Abstract. In this paper, we describe a novel algorithm to group, label, identify and perform optical tracking of marker sets, which are grouped into two specific configurations, and whose projective invariant properties will allow obtaining a unique identification for each predefined marker pattern. These configurations are formed by 4 collinear and 5 coplanar markers. This unique identification is used to correctly recognize various and different marker patterns inside the same tracking area, in real time. The algorithm only needs image coordinates of markers to perform the identification of marker patterns. For grouping the dispersed markers that appear in the image, the algorithm uses a “divide and conquer” strategy to segment the image and give some neighborhood reference among markers.
Keywords:Point-based Feature, Point Set Matching, Projective Invariants, Optical Tracking.
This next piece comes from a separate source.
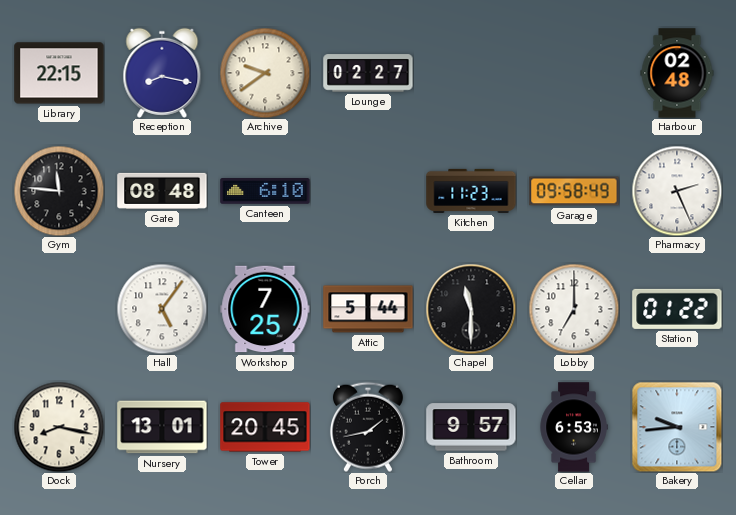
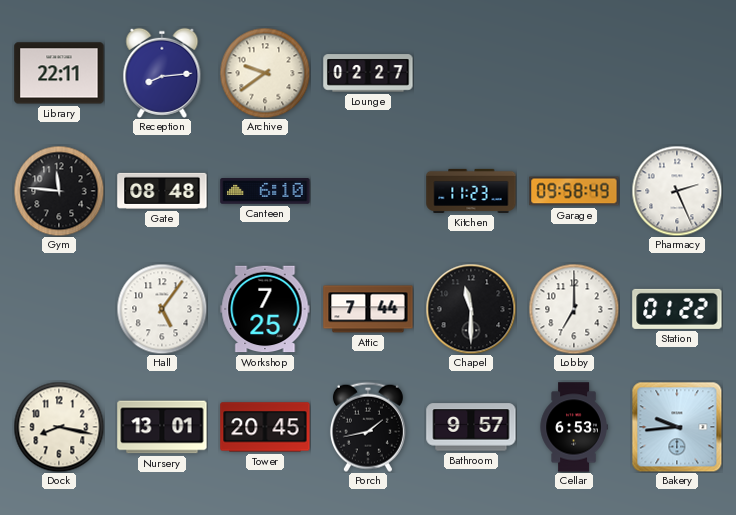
Library: 22:15 -> 22:11
Reception: 8:17 -> 8:14
Harbour: 02:48 -> none
Attic: 5:44 -> 7:44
For many years, tracking systems have been essential and intensively used tools in the implementation of virtual and augmented reality applications. Their purpose is to track different objects or markers, either individually or as a group, within a predefined area. Among the diverse technologies used to develop these tracking devices we can mention mechanical, magnetic, sound, optical and hybrid ones. Among these, optical technologies have been one of the mostly used due to some advantages they have in relation to others, such as: their sensors require no wires, they are less sensitive to noise, and they allow incrementing simultaneously the number of markers tracked within an area without significantly affecting the system, especially hardware.
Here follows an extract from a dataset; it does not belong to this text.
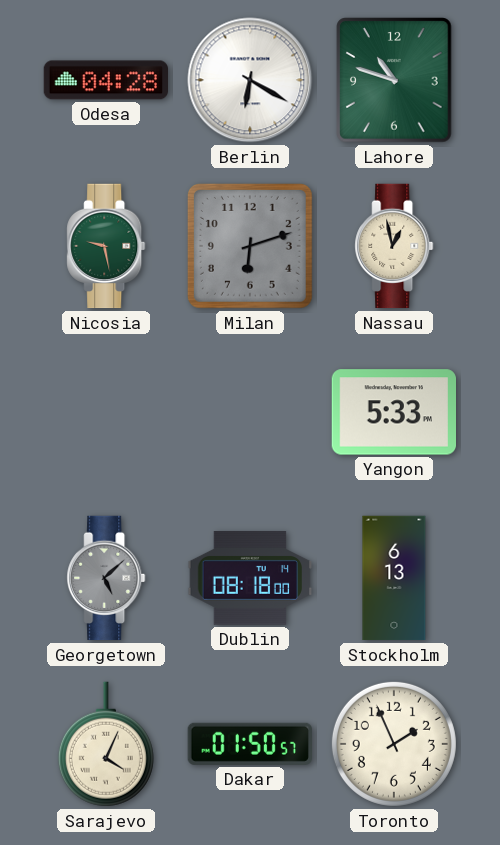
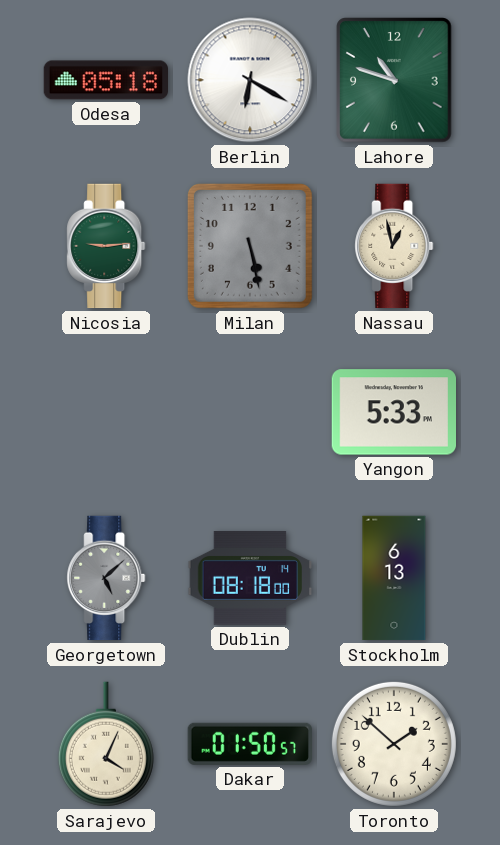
Odesa: 04:28 -> 05:18
Nicosia: 9:28 -> 9:14
Milan: 6:12 -> 5:28
Toronto: 1:56 -> 1:52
Optical tracking systems often have a well structured and standardized hardware and software architecture that can be summarized as follows:
Concerning hardware, this type of tracking is usually composed of video capturing devices varying from a simple web camera to robust cameras for industrial vision. Another hardware element are markers, which can range from small retro-reflective spheres, IR (infrared) leds, up to dots or features of the scene itself, such as corners, lines and other characteristic details the system might use as tracking markers.
Regarding software, optical tracking systems present a more standardized operation flow based on the implementation of different computer vision techniques with the purpose of extracting, recognizing and tracking markers.
Among computer vision techniques used to implement optical tracking systems, image processing is the first technique implemented, with the objective of extracting the 2D coordinates that represent markers’ positions within the image captured from the tracking area. Such coordinates constitute the principal information on which the system will operate.
The following stages are the stereo matching of the marker sets appearing in the images (when more than one camera is used) and the 3D reconstruction of the markers based on information about the cameras and the 2D coordinates provided by image processing. After 3D reconstruction, identification of markers generates expensive combinatory operations because of wrong results achieved during matching stage.
The matching stage is usually made with stereo correspondence and epipolar geometry. Due to the lack of a previous standardized identification of markers included in 2D coordinates within the image, false matches and subsequent wrongly reconstructed 3D points are generated. To deal with this problem, other heuristics are required to discard these false markers, such as using 3D metrics to find the correct combination of markers that belong to a specific pattern. These metrics may be implemented based on distances, angles or graphs representing marker distribution.
It is precisely in this stage prior to matching that the algorithm proposed in this paper will be used to reach a way of individually grouping and identifying in 2D the marker sets that form a specific pattern to be tracked. The objective of the proposed algorithm is to be a support tool to reduce the number of cases of false markers generated in the matching stage and subsequently in the 3D reconstruction stage.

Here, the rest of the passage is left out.